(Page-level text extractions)
------------------------------------------------

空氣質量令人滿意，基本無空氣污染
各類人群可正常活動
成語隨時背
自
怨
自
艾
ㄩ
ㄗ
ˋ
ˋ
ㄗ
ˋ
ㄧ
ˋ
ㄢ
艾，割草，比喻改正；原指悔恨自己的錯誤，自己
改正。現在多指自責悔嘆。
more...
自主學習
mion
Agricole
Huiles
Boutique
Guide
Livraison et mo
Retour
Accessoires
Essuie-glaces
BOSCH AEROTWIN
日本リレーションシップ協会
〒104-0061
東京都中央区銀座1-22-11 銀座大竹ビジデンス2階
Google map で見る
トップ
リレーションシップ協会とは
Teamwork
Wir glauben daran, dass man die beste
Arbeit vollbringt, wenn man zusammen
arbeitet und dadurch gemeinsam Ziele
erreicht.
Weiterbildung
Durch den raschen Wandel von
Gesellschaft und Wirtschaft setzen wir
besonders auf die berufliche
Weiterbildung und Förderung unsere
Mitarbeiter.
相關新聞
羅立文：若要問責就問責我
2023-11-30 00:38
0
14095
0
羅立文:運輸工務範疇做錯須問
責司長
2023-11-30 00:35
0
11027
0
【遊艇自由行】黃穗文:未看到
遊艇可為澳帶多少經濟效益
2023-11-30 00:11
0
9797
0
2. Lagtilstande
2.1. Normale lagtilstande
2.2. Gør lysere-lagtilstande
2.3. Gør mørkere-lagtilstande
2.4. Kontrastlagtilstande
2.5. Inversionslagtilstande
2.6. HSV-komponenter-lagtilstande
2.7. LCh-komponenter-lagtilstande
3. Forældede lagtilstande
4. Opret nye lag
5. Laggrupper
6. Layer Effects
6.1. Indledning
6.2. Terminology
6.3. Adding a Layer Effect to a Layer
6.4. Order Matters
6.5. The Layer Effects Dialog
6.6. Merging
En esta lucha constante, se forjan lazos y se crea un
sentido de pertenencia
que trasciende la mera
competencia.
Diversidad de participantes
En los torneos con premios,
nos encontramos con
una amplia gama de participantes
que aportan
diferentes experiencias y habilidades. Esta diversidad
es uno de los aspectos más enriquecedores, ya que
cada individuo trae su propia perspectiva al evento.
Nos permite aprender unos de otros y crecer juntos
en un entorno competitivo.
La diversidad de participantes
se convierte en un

------------------------------------------------

▶ _Instructions to follow_
Beginning with the first line and ending with the last, restate the data word for word.

▶ _Solution below_
空氣質量令人滿意，基本無空氣污染
各類人群可正常活動
成語隨時背
自
怨
自
艾
ㄩ
ㄗ
ˋ
ˋ
ㄗ
ˋ
ㄧ
ˋ
ㄢ
艾，割草，比喻改正；原指悔恨自己的錯誤，自己
改正。現在多指自責悔嘆。
more...
自主學習
mion
Agricole
Huiles
Boutique
Guide
Livraison et mo
Retour
Accessoires
Essuie-glaces
BOSCH AEROTWIN
日本リレーションシップ協会
〒104-0061
東京都中央区銀座1-22-11 銀座大竹ビジデンス2階
Google map で見る
トップ
リレーションシップ協会とは
Teamwork
Wir glauben daran, dass man die beste
Arbeit vollbringt, wenn man zusammen
arbeitet und dadurch gemeinsam Ziele
erreicht.
Weiterbildung
Durch den raschen Wandel von
Gesellschaft und Wirtschaft setzen wir
besonders auf die berufliche
Weiterbildung und Förderung unsere
Mitarbeiter.
相關新聞
羅立文：若要問責就問責我
2023-11-30 00:38
0
14095
0
羅立文:運輸工務範疇做錯須問
責司長
2023-11-30 00:35
0
11027
0
【遊艇自由行】黃穗文:未看到
遊艇可為澳帶多少經濟效益
2023-11-30 00:11
0
9797
0
2. Lagtilstande
2.1. Normale lagtilstande
2.2. Gør lysere-lagtilstande
2.3. Gør mørkere-lagtilstande
2.4. Kontrastlagtilstande
2.5. Inversionslagtilstande
2.6. HSV-komponenter-lagtilstande
2.7. LCh-komponenter-lagtilstande
3. Forældede lagtilstande
4. Opret nye lag
5. Laggrupper
6. Layer Effects
6.1. Indledning
6.2. Terminology
6.3. Adding a Layer Effect to a Layer
6.4. Order Matters
6.5. The Layer Effects Dialog
6.6. Merging
En esta lucha constante, se forjan lazos y se crea un
sentido de pertenencia
que trasciende la mera
competencia.
Diversidad de participantes
En los torneos con premios,
nos encontramos con
una amplia gama de participantes
que aportan
diferentes experiencias y habilidades. Esta diversidad
es uno de los aspectos más enriquecedores, ya que
cada individuo trae su propia perspectiva al evento.
Nos permite aprender unos de otros y crecer juntos
en un entorno competitivo.
La diversidad de participantes
se convierte en un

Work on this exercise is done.